UK resumes fracking after seven-year hiatus
Fracking is underway again in northern England, but don’t expect a US-style shale boom any time soon
After a seven-year pause, hydraulic fracturing for shale gas restarted in the UK in mid-October. But, even if test fracking by driller Cuadrilla in north-west England goes well, it's unlikely that the industry can be scaled up as fast as the industry might like.
Cuadrilla has already drilled two horizontal exploration wells at depths below 2,000m in the Bowland Shale formation at its Preston New Road site in Lancashire in anticipation of receiving a green light. Now it has the go-ahead to frack them - a process which it says will take around three months. The gas flow rate will be tested over six months with initial results expected in the first quarter 2019, according to the company.
Cuadrilla was forced to halt fracking the UK's first shale gas well at another site in the region in 2011, when its operations triggered minor earthquakes.
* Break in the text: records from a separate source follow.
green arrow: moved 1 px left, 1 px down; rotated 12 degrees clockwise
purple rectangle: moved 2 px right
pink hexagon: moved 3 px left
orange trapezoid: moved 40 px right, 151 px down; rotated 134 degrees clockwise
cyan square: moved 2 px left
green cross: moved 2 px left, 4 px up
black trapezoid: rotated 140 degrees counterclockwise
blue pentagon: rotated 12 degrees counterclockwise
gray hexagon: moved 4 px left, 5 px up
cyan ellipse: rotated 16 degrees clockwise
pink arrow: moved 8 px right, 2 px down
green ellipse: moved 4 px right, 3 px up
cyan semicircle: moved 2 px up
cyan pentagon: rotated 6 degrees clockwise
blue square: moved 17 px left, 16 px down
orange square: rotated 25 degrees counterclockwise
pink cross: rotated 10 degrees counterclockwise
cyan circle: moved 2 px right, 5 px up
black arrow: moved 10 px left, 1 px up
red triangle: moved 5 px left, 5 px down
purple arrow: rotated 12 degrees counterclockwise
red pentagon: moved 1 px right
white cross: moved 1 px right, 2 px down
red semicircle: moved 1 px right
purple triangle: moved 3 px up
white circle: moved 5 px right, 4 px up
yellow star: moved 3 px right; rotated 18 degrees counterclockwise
Since then political wrangles over fracking regulation, legal challenges and on-site environmental protests have prevented further shale gas drilling.
The UK government finally gave its approval for Cuadrilla's test fracking in July, saying it regarded safely produced shale gas as a potentially important contributor to future energy security, at a time when domestically produced offshore gas supply is waning. But before it could drill, Cuadrilla had to see off legal challenges-the last of which was dismissed in October-as well as ending site occupations by protestors.
Fingers crossed at Cuadrilla
The company will now be hoping nothing goes wrong, either above or below ground, during test drilling. Given mistrust of the industry in some quarters, even a small setback could lead to negative headlines and protestors are unlikely to give up.
"Assessing the results doesn't just mean results in terms of gas volumes, quality and flow rates. There's going to be an assessment of how the whole process has gone," says Bob Ruddiman, head of oil & gas at law firm Pinsent Masons.
The British Geological Survey's central estimate for shale gas resources in northern England is 1,329 trillion cubic feet, only 5% of which could supply the UK for more than 20 years at current consumption rates. But there seems little chance of the UK industry emulating the US shale boom, whose take off was achieved with lighter regulation and in areas of much lower population density than encountered in shale gas-prone areas of the UK.
A number of firms are already queuing up to carry out fracking at various locations in the UK, and could be joined by bigger guns, if commercial quantities of gas start to flow. However, even the candidates with the most advanced projects are failing to make headway.
Slow going in Yorkshire
Third Energy, which is 95% owned by Barclays, plans to frack at its site near Kirby Misperton in Yorkshire, northern England. But, with protests continuing at the site-which is close to the edge of a National Park-and final approvals still awaited, the company's chairman Keith Cochrane, along with a senior independent director, quit the company in September due to the "low levels of activity".
With caution likely to dominate decision making on fracking until the industry becomes better established, expansion is likely to proceed at a snail's pace initially, even if things go well for Cuadrilla at Preston New Road.
"It's unlikely that we will see rapid upscaling of the industry in the short term, because of the obstacles in the way at the moment, not just for unconventionals, but for all drilling onshore. It's just taking an extraordinarily long time to get the permissions," says Alyson Harding a consultant at UK-based analytical firm Westwood Energy.
But, the industry could still have a buoyant longer-term future, if companies work closely with the regulator on compliance and they are able to win over public opinion, says Ruddiman..
"We should not lose sight of the fact that currently government policy and regulation does allow fracking, if certain consents have been achieved," he says.
The government, for its part, continues to make positive noises, promising in May 2018 to move towards a more industry-friendly regulatory environment. Since then, Clare Perry, the UK energy minister, has floated the idea of relaxing the rigorous rules governing earth tremors triggered by fracking.
At present, any seismic activity at all requires a slow-down in fracking operations and anything over 0.5 on the Richter scale-a level often undetectable at the surface-requires operations to stop while an investigation is carried out. In a letter to a fellow member of parliament in July, she said the current alerts system was "set at an explicitly cautious level" and suggested that "as we gain experience in applying these measures, the trigger levels can be adjusted upwards without compromising the effectiveness of the controls".